# I Don't Eff-n Believe it!!!



## WTSM (Aug 27, 2011)

We had our counseling session today with my W who went to her mother's house to heal. In just a week we have been dealing with the issue of whether or not we spend time as a family with the Kids and do dinner together. I told her if we are separated than we shouldn't do things as a family because it is confusing to me and to our kids. In counseling today she shared the fact that we were not technically separated, that she need to get out of the house - go to her mom's house - and heal. The counselor (who is not for separations) thought that she was just going to heal but was shocked to hear that the kids were being split 50/50. They both tried to convince me that my wife and I are not separated. What are we than. She doesn't know if and when she is coming back home.
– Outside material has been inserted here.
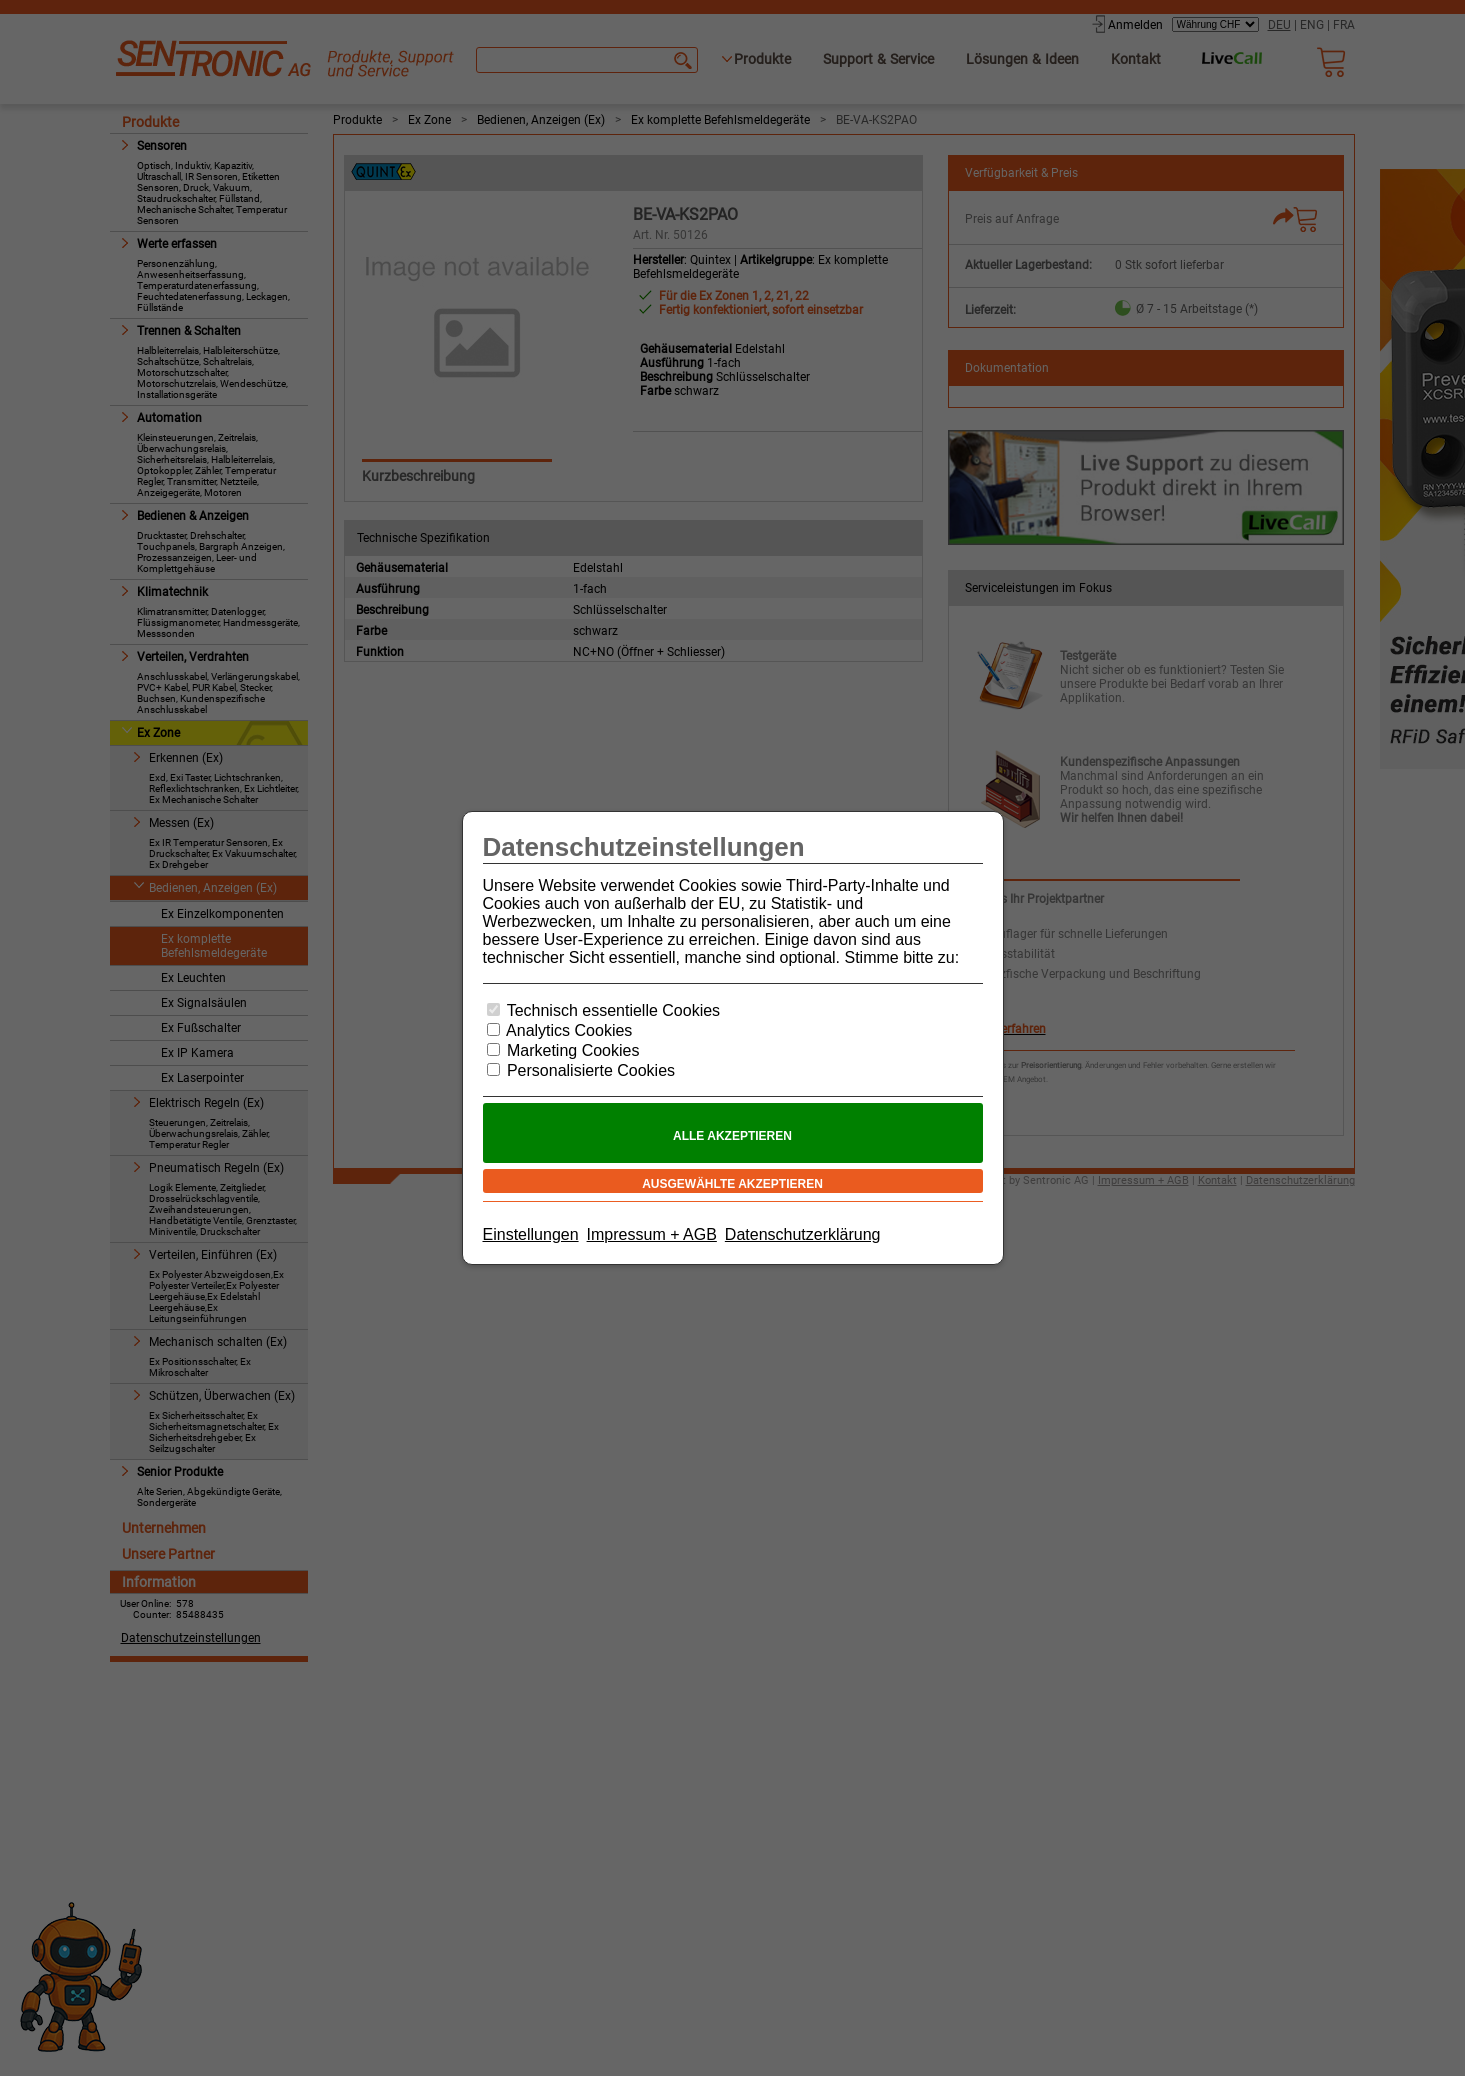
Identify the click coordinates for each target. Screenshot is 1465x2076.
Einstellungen (531, 1234)
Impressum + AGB (652, 1234)
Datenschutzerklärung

She doesn't know if she is in love with me. She needs time to heal so she can sort out her feelings. How is this not a separation. What is it than. Can anyone help me sort through this. I Don't Eff-n Believe it!!!


----------



## Sod (Aug 20, 2011)

If it walks like a duck, talks like a duck - its a duck!
How could what you are going through not be considered separated? Are you living together? - NO
Are you doings things as a family daily? - NO
Do you share things about your day? - NO
Are your kids exposed to a loving household with both parents? - NO


----------



## COGypsy (Aug 12, 2010)

Perhaps you should see if your counselor has a partner in accounting who doesn't believe in taxes...at least you could make a little money off the BS being dished out...
_Posted via Mobile Device_


----------



## aug (Aug 21, 2011)

get a better counselor


----------



## sprinter (Jul 25, 2011)

In my state if you stop having sex, you're separated even if you are in the same bed. Legally, you're separated.


----------



## Runs like Dog (Feb 25, 2011)

none the less constructive abandonment is not grounds for divorce in any of the 50 no fault divorce states in the USA.


----------



## ArmyofJuan (Dec 29, 2010)

Whether she admits it or not you are separated.

In her current state, the more you try to work things out with her the more she will resist you. You need to give her space, lots of it, and don't reassure her you will be waiting on her. 

It's a push/pull dynamic, the more you want the M the less she does BUT it works both ways. The less you appear to want it the more she will want it back. 

She lost the passion for you in the M. To get it back you have to make her want you again and you do that by basically dumping her. Nothing stirs up feelings like being rejected.

I wished it didn't work this way but it's human nature. People's emotions make then do stupid and irrational things which is why doing the opposite of what you feel like you should do tends to work.

Also 90% of these cases there's an OM involved whether you believe she is capable of cheating or not. It's very rare for a woman to up and leave like that without a guy in the background for emotional support.


----------



## JustAGirl (Oct 1, 2010)

sprinter said:


> In my state if you stop having sex, you're separated even if you are in the same bed. Legally, you're separated.


DAYUM! I've been separated for-ever then! LOL


----------



## HurtinginTN (Feb 22, 2011)

sprinter said:


> In my state if you stop having sex, you're separated even if you are in the same bed. Legally, you're separated.





JustAGirl said:


> DAYUM! I've been separated for-ever then! LOL


My thoughts exactly!


----------